**DIRECTIONS:** Please copy every line from the records below that contains the string "clavier".

Content starts

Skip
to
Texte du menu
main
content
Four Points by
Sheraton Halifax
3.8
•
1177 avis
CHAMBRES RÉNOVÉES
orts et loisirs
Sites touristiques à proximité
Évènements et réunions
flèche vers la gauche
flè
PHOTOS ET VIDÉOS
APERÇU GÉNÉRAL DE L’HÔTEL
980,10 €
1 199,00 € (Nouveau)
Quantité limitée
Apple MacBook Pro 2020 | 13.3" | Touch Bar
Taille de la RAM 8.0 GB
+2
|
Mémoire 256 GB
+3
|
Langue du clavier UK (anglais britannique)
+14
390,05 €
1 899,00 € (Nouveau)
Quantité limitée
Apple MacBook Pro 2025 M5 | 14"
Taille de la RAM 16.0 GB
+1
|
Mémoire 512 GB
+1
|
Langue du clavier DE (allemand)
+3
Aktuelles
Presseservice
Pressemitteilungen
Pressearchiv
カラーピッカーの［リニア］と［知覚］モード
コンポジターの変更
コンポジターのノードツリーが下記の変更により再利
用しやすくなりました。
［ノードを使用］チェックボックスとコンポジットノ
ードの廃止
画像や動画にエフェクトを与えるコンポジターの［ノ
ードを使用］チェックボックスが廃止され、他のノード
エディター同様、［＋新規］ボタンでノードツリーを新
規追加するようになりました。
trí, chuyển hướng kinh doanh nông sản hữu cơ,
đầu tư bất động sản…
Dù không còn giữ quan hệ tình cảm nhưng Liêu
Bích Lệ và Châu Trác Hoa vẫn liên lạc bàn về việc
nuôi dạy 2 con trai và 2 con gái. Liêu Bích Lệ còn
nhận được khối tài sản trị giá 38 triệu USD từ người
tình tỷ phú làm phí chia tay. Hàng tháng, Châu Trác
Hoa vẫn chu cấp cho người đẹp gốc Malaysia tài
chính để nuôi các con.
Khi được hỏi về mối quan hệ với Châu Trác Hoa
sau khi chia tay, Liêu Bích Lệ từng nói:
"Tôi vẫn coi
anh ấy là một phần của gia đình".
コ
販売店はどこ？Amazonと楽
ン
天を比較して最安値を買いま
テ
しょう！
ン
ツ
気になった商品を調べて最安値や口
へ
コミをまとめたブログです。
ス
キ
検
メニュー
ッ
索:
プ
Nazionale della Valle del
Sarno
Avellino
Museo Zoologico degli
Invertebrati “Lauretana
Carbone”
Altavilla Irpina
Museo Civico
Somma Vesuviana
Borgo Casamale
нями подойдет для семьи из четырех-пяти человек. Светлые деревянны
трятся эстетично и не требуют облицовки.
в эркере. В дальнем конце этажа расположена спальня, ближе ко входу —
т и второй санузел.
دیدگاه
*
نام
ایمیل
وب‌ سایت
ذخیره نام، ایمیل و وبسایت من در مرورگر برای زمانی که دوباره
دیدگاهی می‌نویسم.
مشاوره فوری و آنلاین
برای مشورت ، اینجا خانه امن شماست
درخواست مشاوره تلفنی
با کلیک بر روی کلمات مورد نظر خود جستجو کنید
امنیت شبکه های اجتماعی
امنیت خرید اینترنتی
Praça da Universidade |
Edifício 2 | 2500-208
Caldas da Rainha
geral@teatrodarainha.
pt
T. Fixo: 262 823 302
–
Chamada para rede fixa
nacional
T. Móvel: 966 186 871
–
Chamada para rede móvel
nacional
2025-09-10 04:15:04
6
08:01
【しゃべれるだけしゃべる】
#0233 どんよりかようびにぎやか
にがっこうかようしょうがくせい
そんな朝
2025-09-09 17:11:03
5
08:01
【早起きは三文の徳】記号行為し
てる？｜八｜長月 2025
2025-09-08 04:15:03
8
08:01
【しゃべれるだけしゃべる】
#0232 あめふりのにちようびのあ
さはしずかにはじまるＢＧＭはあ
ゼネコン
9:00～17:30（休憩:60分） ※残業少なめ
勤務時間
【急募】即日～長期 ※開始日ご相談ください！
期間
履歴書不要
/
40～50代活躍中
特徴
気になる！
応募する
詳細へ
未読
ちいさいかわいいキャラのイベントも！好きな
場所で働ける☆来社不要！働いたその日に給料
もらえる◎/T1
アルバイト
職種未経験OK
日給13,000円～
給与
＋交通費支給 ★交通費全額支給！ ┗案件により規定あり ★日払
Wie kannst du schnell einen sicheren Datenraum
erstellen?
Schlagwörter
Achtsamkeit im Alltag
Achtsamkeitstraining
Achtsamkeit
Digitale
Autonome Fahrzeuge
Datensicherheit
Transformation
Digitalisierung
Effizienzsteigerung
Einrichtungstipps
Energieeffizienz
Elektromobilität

Content ends

**ANSWER SECTION:**
Langue du clavier UK (anglais britannique)
Langue du clavier DE (allemand)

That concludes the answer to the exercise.